Dolphin, the GameCube and Wii emulator - Forums

Full Version: Testers wanted - gx-optimization branch
You're currently viewing a stripped down version of our content. View the full version with proper formatting.
Pages: 1 2 3 4 5
I wasn't actually arguing that again, I was just explaining how we got to be talking about faking. Smile
Starscream Wrote:I don't think he was actually saying someone was faking. I was saying that an actual game-shot was a better method of testing and then someone mentioned the word "faked" (you). It was all hypothetical talk after that. From what I read on IRC at the time and from my own testing, I'm pretty sure everyone agreed that any speedup with this was either imaginary or the fault of bad testing. That's probably why I was having a hard time believing his speedup claims.

Give this man a cookie.

delroth Wrote:It is not, the statistical significance of a single datapoint is near zero. Testing that way actually encourages bias by making people try to choose the datapoint that matches the best with what they think (which differs from faking results: the datapoint is still real but it could be over the 80-90th percentile for example).

I'm surprised by this speedup too (and still have a hard time believing it) but his measurements are most likely correct and definitely more credible than a screenshot for anyone who knows about stats. I'm just not sure if he's measuring the right thing (settings issue, warm cache, everything I said in my previous post basically).

Perfectly valid points. However we still don't know anything about his testing methods other than that he used fraps. We are meant to assume that he somehow got his character to move through the exact same area in the exact same way. If he didn't then his results are automatically invalid. I can't even think of how he would do that without creating a complex custom script to produce the same input. At least with screenshots you can easily tell if you're in the same spot and facing the same direction.

Also how do we know that fraps fps measurements are as accurate as dolphins fps measurement?

And there is something else I forgot to consider. FPS doesn't always line up with gamespeed perfectly in dolphin.

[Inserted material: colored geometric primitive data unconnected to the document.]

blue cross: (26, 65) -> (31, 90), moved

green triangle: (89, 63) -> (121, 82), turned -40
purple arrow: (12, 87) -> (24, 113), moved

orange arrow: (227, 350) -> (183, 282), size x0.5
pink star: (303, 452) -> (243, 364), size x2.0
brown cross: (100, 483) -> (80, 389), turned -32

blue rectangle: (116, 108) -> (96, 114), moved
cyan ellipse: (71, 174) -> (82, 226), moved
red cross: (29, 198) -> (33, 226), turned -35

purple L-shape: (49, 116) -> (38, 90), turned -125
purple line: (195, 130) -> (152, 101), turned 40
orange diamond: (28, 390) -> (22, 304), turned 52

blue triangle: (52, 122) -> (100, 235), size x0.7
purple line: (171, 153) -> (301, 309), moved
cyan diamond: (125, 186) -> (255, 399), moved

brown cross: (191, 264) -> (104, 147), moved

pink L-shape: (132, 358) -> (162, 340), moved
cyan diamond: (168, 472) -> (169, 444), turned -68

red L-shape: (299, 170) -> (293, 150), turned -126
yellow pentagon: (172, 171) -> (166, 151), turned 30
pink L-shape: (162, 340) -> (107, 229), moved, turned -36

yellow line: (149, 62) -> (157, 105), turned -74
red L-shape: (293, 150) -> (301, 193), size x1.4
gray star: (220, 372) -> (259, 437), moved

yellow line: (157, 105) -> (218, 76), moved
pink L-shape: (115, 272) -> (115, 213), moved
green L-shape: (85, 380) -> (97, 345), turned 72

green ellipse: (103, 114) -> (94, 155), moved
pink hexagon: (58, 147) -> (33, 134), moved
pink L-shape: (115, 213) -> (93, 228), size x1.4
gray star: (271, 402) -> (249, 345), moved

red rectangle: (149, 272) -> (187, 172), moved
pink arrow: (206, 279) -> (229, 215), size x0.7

As it stands there are just so many problems with this test and the information presented (or lack thereof). I for one would like a screenshot comparison to at least provide a second source of data to increase the reliability of the test(s). They're not that hard to do and don't take very long.
Quote: We are meant to assume that he somehow got his character to move through the exact same area in the exact same way. If he didn't then his results are automatically invalid. I can't even think of how he would do that without creating a complex custom script to produce the same input. At least with screenshots you can easily tell if you're in the same spot and facing the same direction.
Dolphin has such a feature built in.

Though he did not use it. Unless he just ran through the title screen with no input, i would indeed consider his tests invalid for that reason.

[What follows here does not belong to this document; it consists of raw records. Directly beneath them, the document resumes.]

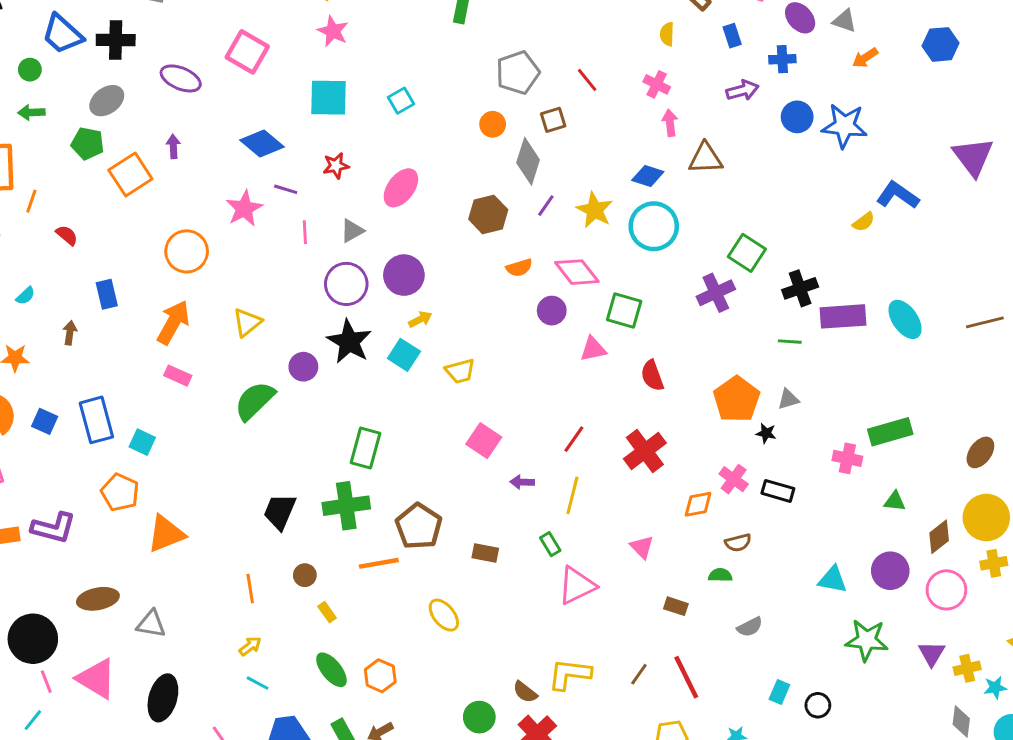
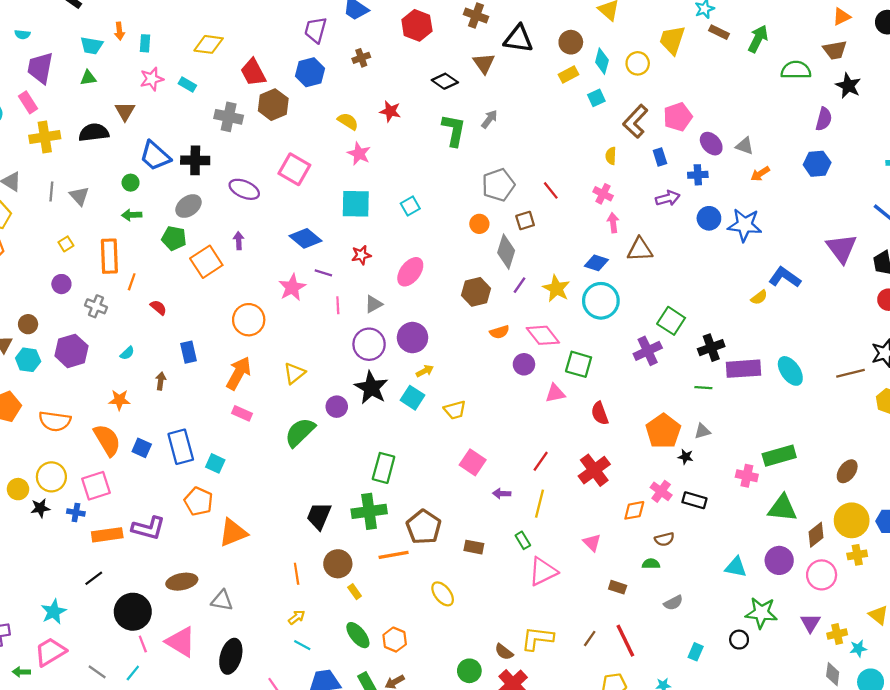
green triangle: (895, 501) -> (783, 508), size x1.8
brown circle: (305, 575) -> (338, 564), size x1.6
black circle: (818, 705) -> (739, 640), moved

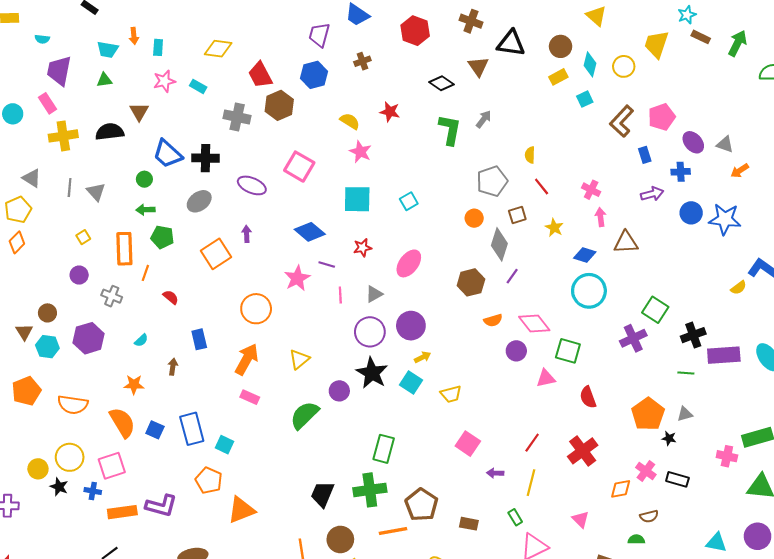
yellow semicircle: (611, 156) -> (530, 155), moved
green pentagon: (174, 238) -> (162, 237), moved
yellow star: (556, 288) -> (554, 228), moved, size x0.7
black star: (40, 508) -> (59, 487), turned 30

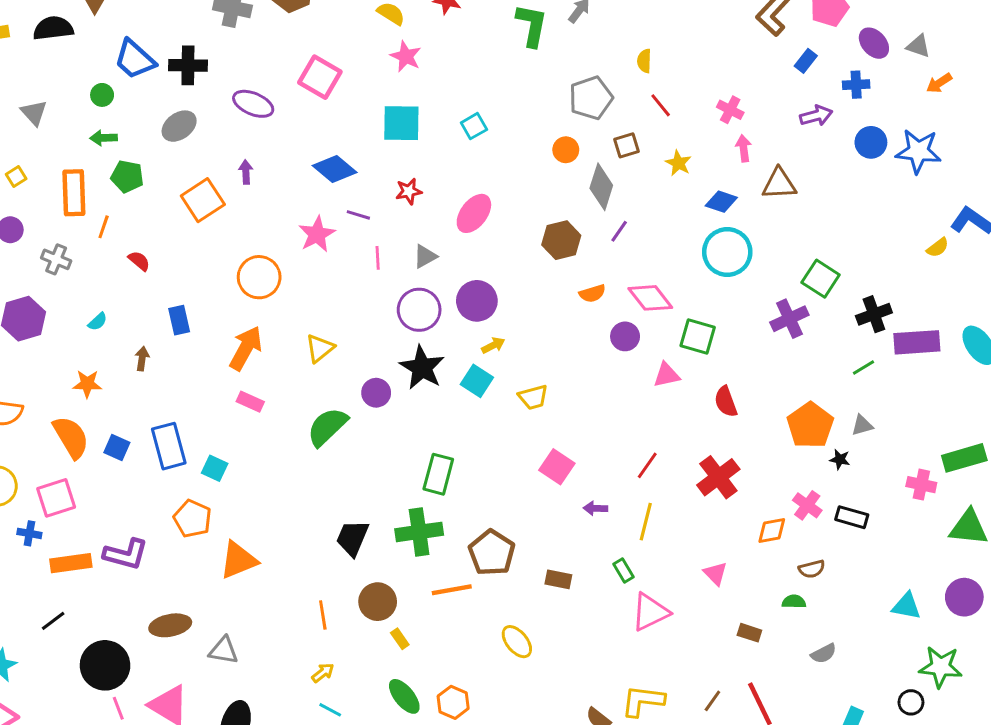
blue rectangle: (645, 155) -> (806, 61), turned 56
green line: (686, 373) -> (864, 368), turned -35

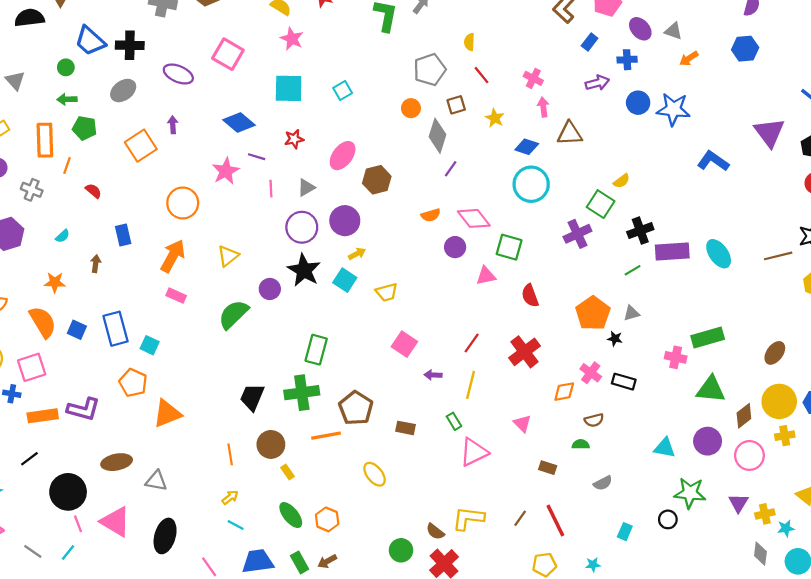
brown hexagon: (561, 240) -> (377, 180), moved
yellow semicircle: (938, 248) -> (622, 181), moved

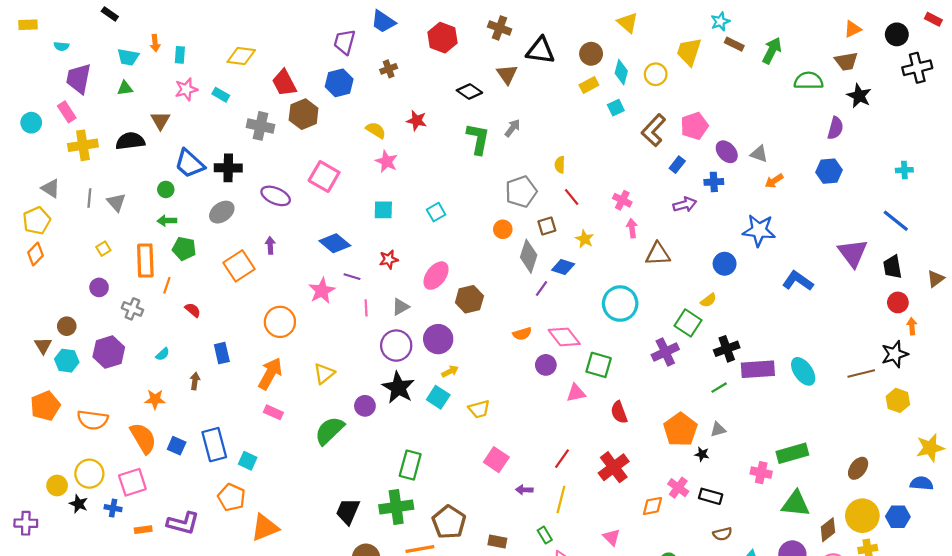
cyan square: (289, 88) -> (383, 210), size x0.7
blue circle: (638, 103) -> (725, 264), moved
blue diamond: (527, 147) -> (563, 267), moved
orange rectangle: (43, 416) -> (143, 530), size x0.6
brown semicircle: (594, 420) -> (722, 534), moved

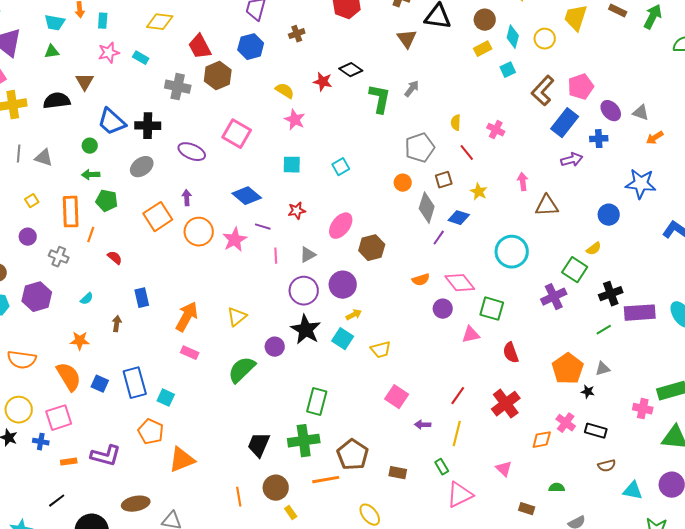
black diamond: (469, 91) -> (351, 70), moved
blue rectangle: (677, 165) -> (565, 123), size x1.8
pink cross: (622, 200) -> (496, 130), moved
gray triangle: (116, 202) -> (44, 158), turned -30
orange circle: (280, 322) -> (199, 232), moved

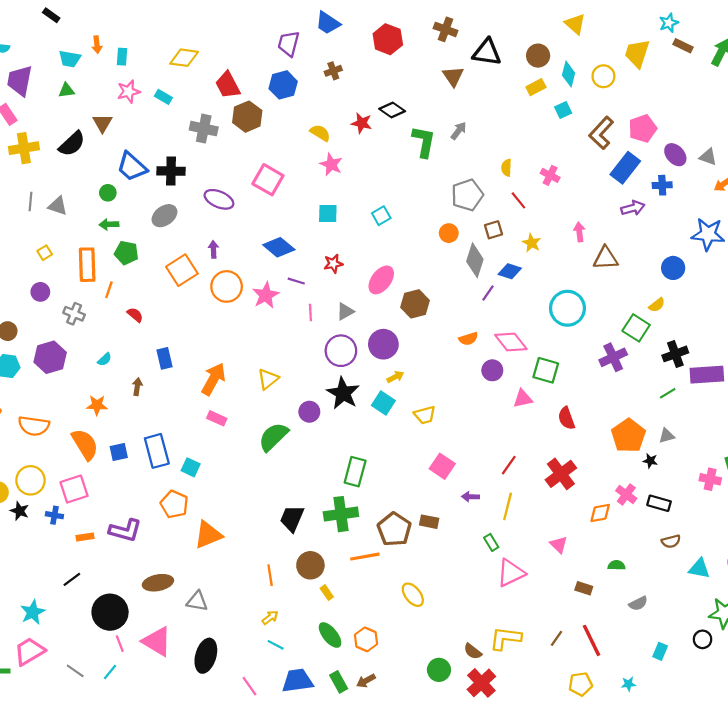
black semicircle: (57, 101) -> (72, 144), turned 144
blue square: (100, 384) -> (119, 452), turned -36
brown rectangle: (398, 473) -> (429, 522), moved

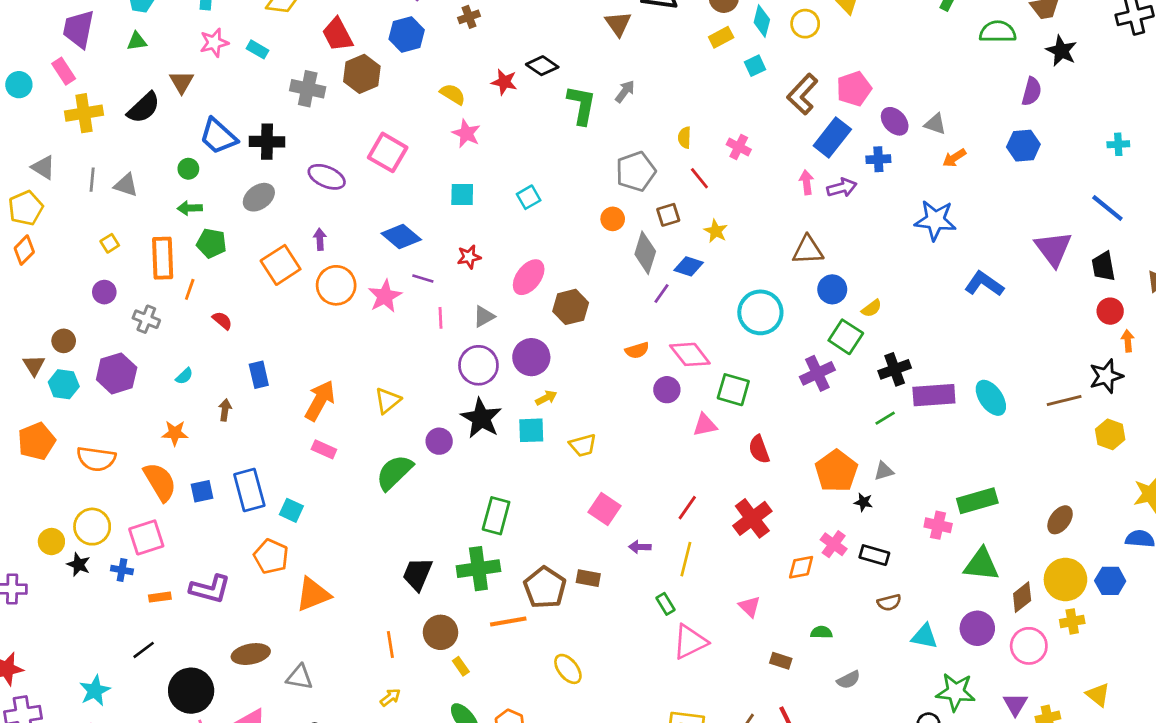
pink arrow: (579, 232) -> (807, 182), moved
blue circle: (673, 268) -> (832, 289), moved
cyan square: (383, 403) -> (531, 430), turned -35

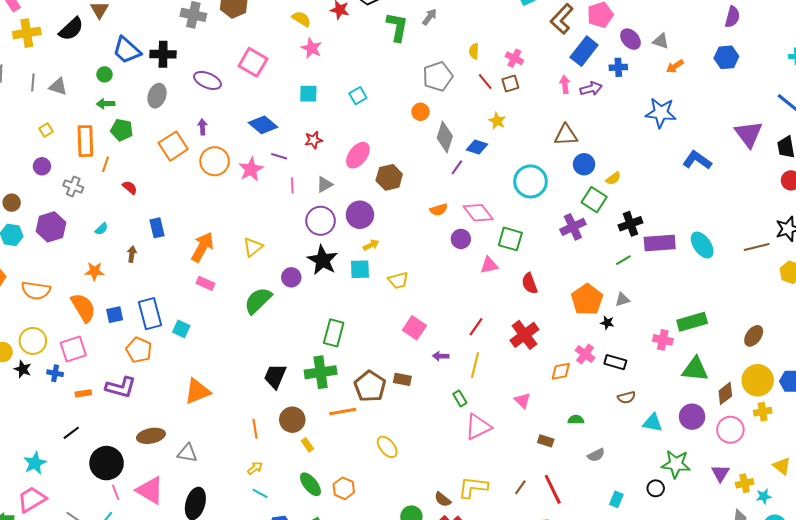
gray ellipse: (259, 197) -> (157, 96), turned -35
brown square: (668, 215) -> (510, 83), moved
orange pentagon: (271, 556) -> (139, 350), moved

Quote:Also how do we know that fraps fps measurements are as accurate as dolphins fps measurement?
I'm still a fan of of ignoring the fps counter, and just dividing the total frames played by the amount of time it ran for.
You guys are ridiculous. Let me explain it to you:

First of all, I used Fraps to do the benchmark because it is a well-known program that 99% of the time just works and produces accurate results. Fraps, as you may or may not know, has a benchmarking-feature, where it will record the fps over a user-defined period of time and also output the total number of frames displayed in that timespan. For my tests I used 60 seconds, because that is the max for free users. To get more accurate results I benchmarked each of the two stages I tested (the graphic-heavy one [Delfino Plaza], and the slim one [Final Destination]) TWO times, (actually four times, but I lost my results because I am stupid^^) in each tested Dolphin version (recent master build at that time vs. gx-optimization build). As you can see from the results the fps of the gx-opt-build where significantly higher (at least I'm pretty sure they are, anyone can statistically analyze them?) than the fps in master, both the average and the max, as a
consequence the number of frames displayed in the 60 seconds also was higher. I can also say that it felt a lot faster, in the Delfino Plaza Stage at least.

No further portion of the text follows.